Page 13 of Their Will be Done

It’s taken us years, but we’re finally starting to find joy in the little things.

“This is the one,” he says, snatching the offending box from Cass’s hands. “But I’ll keep this as a spare.” He tucks both boxes under his arms and looks about to leave.

“Sit down,” I tell him, holding my glass out for Reuben.

He comes and takes it, but instead of going to refill, he stops beside Trinity’s chair, his back to me. “Finish,” he says quietly, tapping a fingernail against her glass.

She cranes to look up at him, and slowly swallows down the rest of her glass.

Well, that’s one mystery solved then. I shouldn’t be surprised it’s him that she fancies most. When Reuben looks at you, it’s like you’re the only person in the world.

I think that’s what his Ghost liked most about him. It’s one thing controlling a little kid who can’t fight back, but controlling someone like Reuben? He’d always been stronger and bigger than the rest of us. Our rock.

That’s the funny thing about erosion, though. It weathers mountains. Reuben’s Ghost ground him to dust over the years. If we hadn’t escaped when we had, there’d have been nothing left of him, just an empty shell.

But what will Trinity do when Reuben realizes he doesn’t need to save her anymore? Because that’s around about the time he loses interest in people.

“This all you could get?” Cass asks.

I don’t have to look to know what he’s talking about. My trips to town are like Christmas around here because I always come back bearing gifts. Cass’s comes in a few dime bags that cost a fuck load more than a dime these days.

He opens the seal on one and takes a deep sniff. “Jaysus,” he mutters, grimacing. “You tell him he has to cure his stuff longer than a fucking day?”

“I’m not getting into a debate with your dealer, Cass.”

Trinity glances from Cass to me to Reuben to Apollo, her eyes flickering around like a nervous dragonfly.

“Did you know Jasper was gay?” I ask her.

I smile when she flinches at the sound of my voice and turns her wide, amber eyes on me. Rube brings me my drink and then hers. This time, she takes it without looking at him.

“No.” She lifts a shoulder, sipping absently at her glass. “But some things make sense now.”

“Like what?”

She takes a tiny sip of her drink. “Perry told me Jasper hated girls.”

Cass snorts as he moves over to the sofa. He sinks down, nudging Apollo aside with his elbow. Apollo’s so busy starting up his new video camera and going through the settings, he doesn’t even seem to notice.

I tap a fresh cigarette from my pack and light it, standing to a crouch to hand it over to Reuben. All while Trinity tracks me with that dragonfly gaze.

The lacy bodice of her dress keeps catching my eye. Not because of the perky tits they barely cover, but because I keep wondering why she wore it. For someone who doesn’t seem comfortable in her own skin, exposing so much of it must have taken courage. Courage I didn’t think she had.

Does she think we’ll start salivating over her to the point where we let slip something important?

I look away when Reuben hands back my cigarette.

My paranoia knows no bounds. And although I’m fully aware of how fucked up my mind is, I can’t stop these intrusive thoughts any more than I can stop breathing.

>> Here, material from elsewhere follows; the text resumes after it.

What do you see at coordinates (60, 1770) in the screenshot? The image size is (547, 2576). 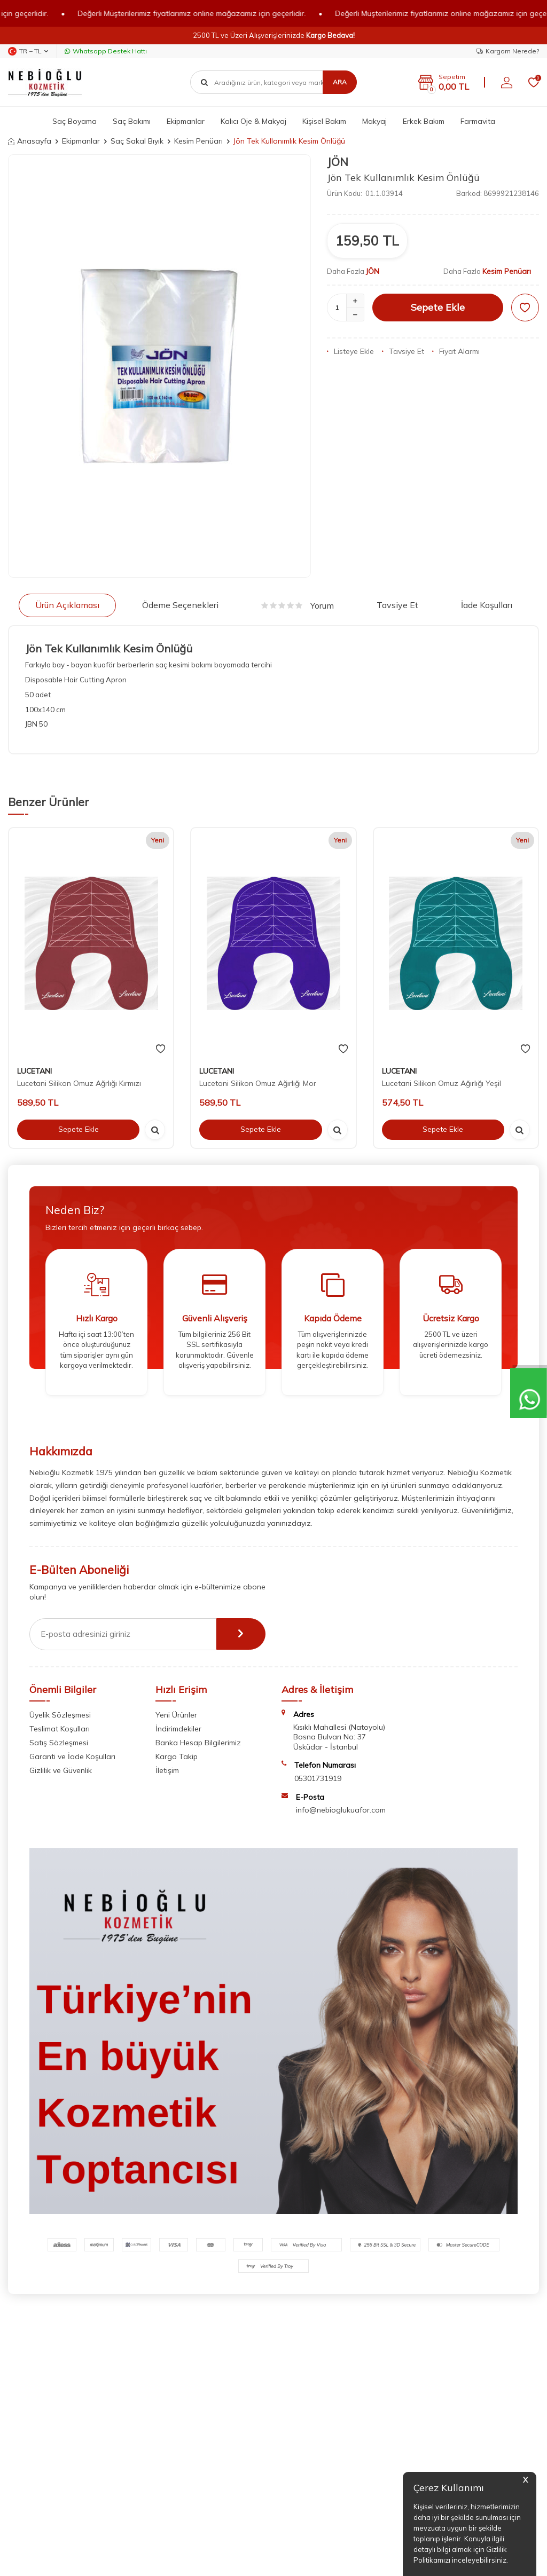 I see `Gizlilik ve Güvenlik` at bounding box center [60, 1770].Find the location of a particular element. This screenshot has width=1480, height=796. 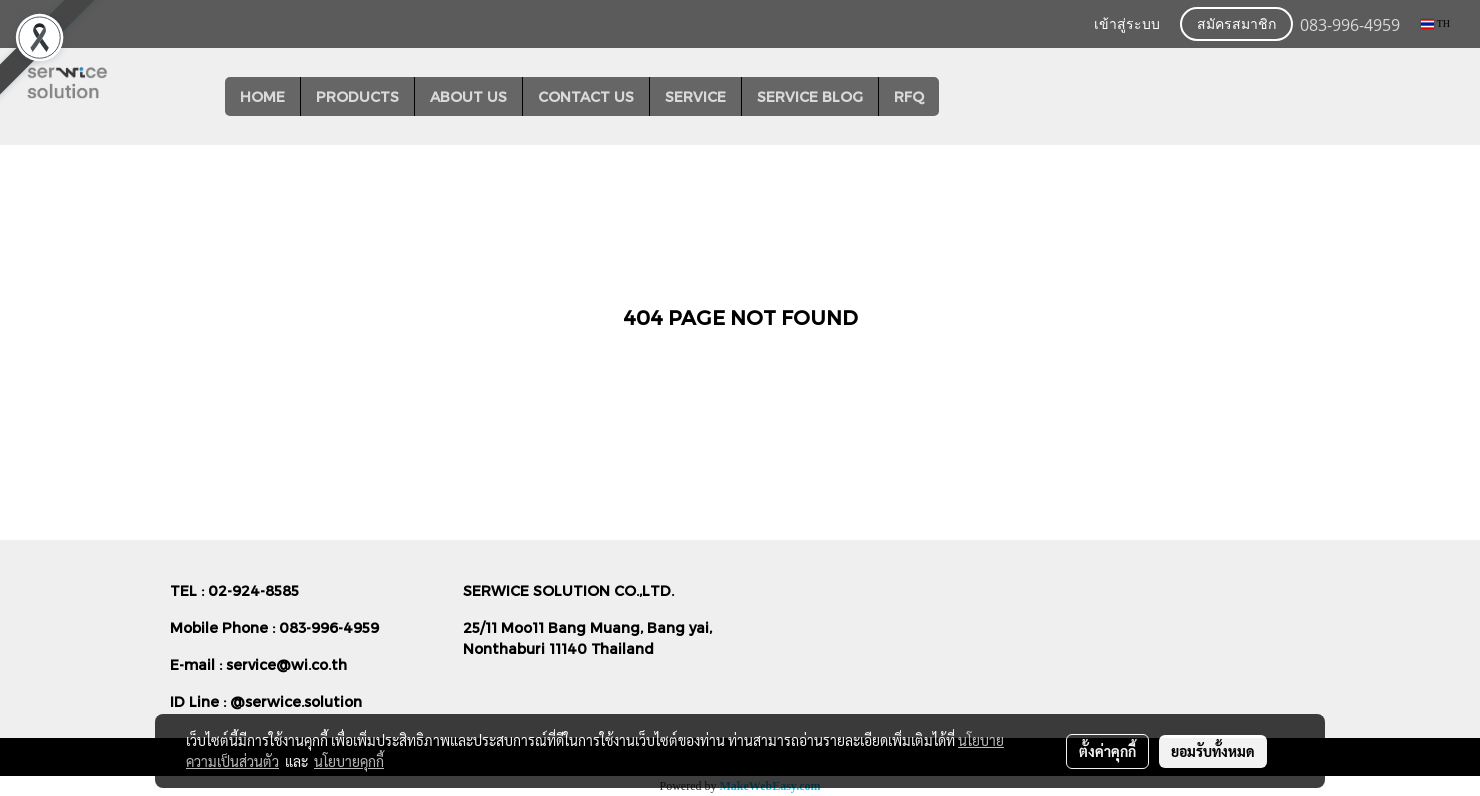

SERVICE BLOG is located at coordinates (810, 96).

Something else I was considering last night as I lay sleepless in bed. What if Gabriel brought her here because he knew his time was short? What if he suspects—orknows—who we really are? What if, this entire time, he’s been tracking us as carefully as we’ve tracked him?

There’s nothing in this nest of ours that would give away our true identities, but the mere fact that we know each other, that we’ve kept in contact…

Paranoia.

We barely resemble the kids we once were. There’s a box of hair dye in one of the bags. Colored contacts in another. Cass’s Ghosts loved his long hair, so it was the first thing he did when we escaped—shaving his head. We’re no longer grimy, malnourished, basement-pale boys full of bruises and sores.

Still, from the day I arrived here and shook Gabriel’s hand, I couldn’t get rid of the feeling that he’d stared at me just a second too long.